Unternehmen gibt der Bericht praktische Hinweise, wie sie die Qualität der Arbeitsplätze und das Mitarbeitererlebnis verbessern und so dem Fachkräftemangel entgegenwirken können. Dazu gehören unter anderem verlässliche Schichten und attraktive Sozialleistungen. Bei der Digitalisierung der Frontline-Arbeitsplätze haben alle Branchen Nachholbedarf. Besonders weit hinten liegt nach Einschätzung der Befragten die Baubranche.

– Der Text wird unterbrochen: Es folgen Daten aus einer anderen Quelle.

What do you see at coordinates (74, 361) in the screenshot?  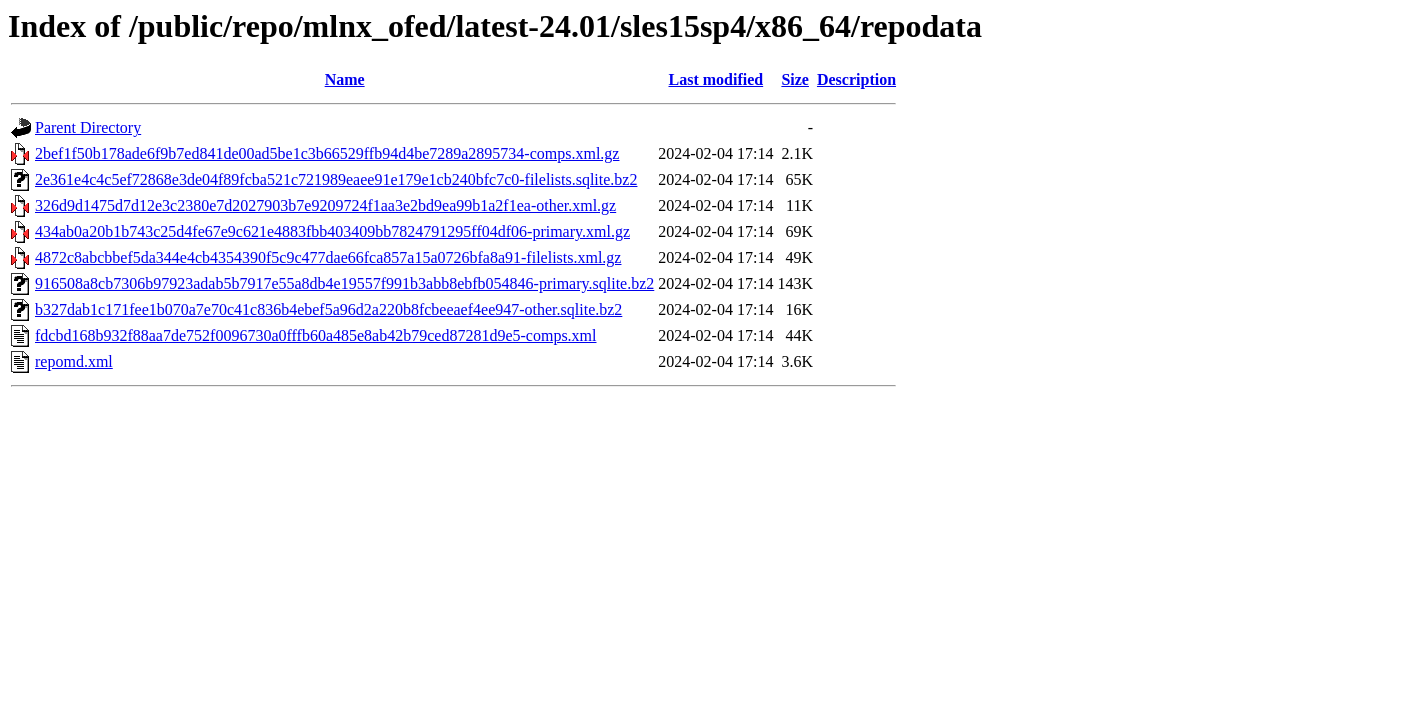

45 Prozent der Angestellten planen, ihren Arbeitsplatz zu verlassen

Die Ergebnisse der Befragung zeigen, wie hoch der Handlungsbedarf für Unternehmen ist: 45 Prozent der Angestellten planen, ihren Arbeitsplatz in den kommenden Monaten zu verlassen. Die Frontline-Branchen haben mit besonders vielen Kündigungen zu kämpfen. Im Einzelhandel beispielsweise liegt die Fluktuationsrate bei 60 Prozent. 50 Prozent der stundenweise Beschäftigten kündigen ihren Arbeitsplatz innerhalb der ersten 120 Tage. Insgesamt kostet Fluktuation die Unternehmen weltweit jedes Jahr 630 Milliarden Dollar, wie aus dem „2020 Retention Report“ des Work Institutes hervorgeht. Cristian Grossmann, Gründer und CEO der Beekeeper AG: „Die Art und Weise, wie Unternehmen das wichtige Thema Mitarbeiterbindung angehen, funktioniert ganz offensichtlich nicht. Studien und Befragungen zeigen, dass es eine wachsende Diskrepanz zwischen den Wünschen der Mitarbeitenden und den Vorstellungen der Geschäftsführung gibt. Jeder Mitarbeiter, der geht, kostet durchschnittlich fast 12’000 Franken. Wenn Unternehmen wettbewerbsfähig bleiben wollen, müssen sie wirkungsvolle Massnahmen ergreifen, um die Bindung ihrer Beschäftigten an das Unternehmen zu verbessern.“

Anerkennung, Feedback, verlässliche Schichten und gute Sozialleistungen

Zu den wichtigsten Faktoren für Motivation und Mitarbeiterbindung gehören:

  • Rahmenbedingungen, die es ermöglichen, die Arbeit in guter Qualität und in der vorgesehenen Zeit zu erledigen. In der Fertigungsindustrie etwa ist dies für die Hälfte der Befragten der grösste Motivator.
  • Eine Führung, die sich um die Belegschaft kümmert und ihr für ihren Einsatz dankt, ist für rund die Hälfte der Mitarbeitenden in allen Branchen entscheidend.
  • In den kundenorientierten Branchen wie Gesundheitsberufen, dem Einzelhandel und dem Baugewerbe stehen mit jeweils über 60 Prozent positives Feedback von Kollegen und Kunden an der Spitze der motivierenden Faktoren.
  • Für 51 Prozent der Fachkräfte im Gesundheitswesen und 48 Prozent der Mitarbeitenden im Einzelhandel ist es wichtig, dass Vorgesetzte die harte Arbeit anerkennen.
  • 32 Prozent der Befragten im Gesundheitswesen und 39 Prozent im Einzelhandel legen Wert auf vorhersehbare und verlässliche Schichten als einer der wichtigsten Faktoren.
  • In der Fertigungsindustrie legen 49 Prozent Wert auf eine Führung, die sich aktiv für die Mitarbeitenden einsetzt. An zweiter Stelle liegen für 35 Prozent wettbewerbsfähige Sozialleistungen wie Gesundheitsfürsorge, psychologische Betreuung, Kinderbetreuung, Transport und bezahlte Freizeit.
  • Ebenfalls 35 Prozent der Beschäftigten in der Fertigungsindustrie und 37 Prozent im Gesundheitswesen möchten verstehen, warum ihre Arbeit für das Unternehmen und die Gesellschaft wichtig ist.
  • 32 Prozent der Beschäftigten im Baugewerbe gaben an, dass sie sich Werkzeuge und Technologien wünschen, die ihnen helfen, besser und intelligenter zu arbeiten.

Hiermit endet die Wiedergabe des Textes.